Could be a repaint. I always thought they were Red from every 1 I have seen in person or online. I have seen the fork tips in a teal blue/green color but not tanks & racks. Maybe the gurus will confirm or correct me.


----------



## ian (Mar 26, 2021)

All the boys models I've seen have been red. The girls models that I've  seen were aqua/bluegreen.


----------



## Wheeler (Mar 26, 2021)

It looks like a pretty nice bike overall that someone has given some kind of attention to.
They are a great riding middleweight bike and here are points consider.
This one has been repainted as per lack of stencils on rack, crank cover bad red...
It is obviously missing light shroud(which is a hunt), paint absent on fork tips asks how the frame was cleaned up and condition of clear coat.
 Also assure correct fork rocker hardware.
Wheels appear to possibly have been respoked in a different pattern, so hubs likely rebuilt too.
Wrong seat, no biggy.
The chrome actually looks pretty great, it’s a super cool 55 year old frame with the near mythical fork and it’s 95% there.
They don’t make these anymore and it’s local!


----------



## BOB LOBLAW (Mar 26, 2021)

I've been meaning to ask, Does that style of fork work well or just wobble and twist?   TIA


----------



## ian (Mar 26, 2021)

I had one on my ride for a while, but didn't notice any twist, and the rocker action didn't seem to travel much either. 
They look way cool though!


----------



## Superman1984 (Mar 26, 2021)

ian said:


> I had one on my ride for a while, but didn't notice any twist, and the rocker action didn't seem to travel much either.
> They look way cool though!



They do indeed look pretty cool. I bought a beehive Higgins for that reason. I haven't had it out for a ride yet but I heard the heavier guys saying they're mushy or compress with just sitting on them. I am 160 lbs & kinda got that feeling with the beehive but I figured I could add some sort of stiffer spring to the center. Imagine most Original springers are this way? Thanks for the info as a rat trap is something I want eventually too


----------



## ian (Mar 26, 2021)

I have one if you're interested.


----------



## Superman1984 (Mar 26, 2021)

ian said:


> I have one if you're interested.



Of course. I always like to know who's holding what & prices. If you want or feel like it; shoot me a pm with pics & price.


----------



## justflyinlow (Mar 27, 2021)

Thank you everyone! Much appreciated!


----------



## Spiceliner (Nov 29, 2021)

Superman1984 said:


> Could be a repaint. I always thought they were Red from every 1 I have seen in person or online. I have seen the fork tips in a teal blue/green color but not tanks & racks. Maybe the gurus will confirm or correct me.
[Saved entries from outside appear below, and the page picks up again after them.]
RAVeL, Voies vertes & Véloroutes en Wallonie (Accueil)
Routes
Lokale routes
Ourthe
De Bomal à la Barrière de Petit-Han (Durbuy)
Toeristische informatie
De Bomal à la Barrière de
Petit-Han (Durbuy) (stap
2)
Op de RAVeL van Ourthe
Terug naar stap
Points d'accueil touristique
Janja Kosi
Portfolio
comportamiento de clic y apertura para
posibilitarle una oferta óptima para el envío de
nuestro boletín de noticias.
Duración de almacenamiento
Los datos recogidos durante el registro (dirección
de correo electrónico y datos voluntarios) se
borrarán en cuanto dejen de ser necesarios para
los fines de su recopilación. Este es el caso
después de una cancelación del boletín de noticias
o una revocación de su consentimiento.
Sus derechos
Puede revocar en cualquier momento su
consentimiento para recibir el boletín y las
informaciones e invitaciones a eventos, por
Teal was used for girls bikes.


----------



## Rivnut (Nov 30, 2021)

Did I count correctly? Are those 28 spoke wheels rather than 36?


----------



## Rivnut (Nov 30, 2021)

Superman1984 said:


> They do indeed look pretty cool. I bought a beehive Higgins for that reason. I haven't had it out for a ride yet but I heard the heavier guys saying they're mushy or compress with just sitting on them. I am 160 lbs & kinda got that feeling with the beehive but I figured I could add some sort of stiffer spring to the center. Imagine most Original springers are this way? Thanks for the info as a rat trap is something I want eventually too



I know the feeling. I have 1952 Schwinn with a springer fork. I weigh 210 and have to use a Whizzer spring on mine to keep from collapsing it while just sitting on it.


----------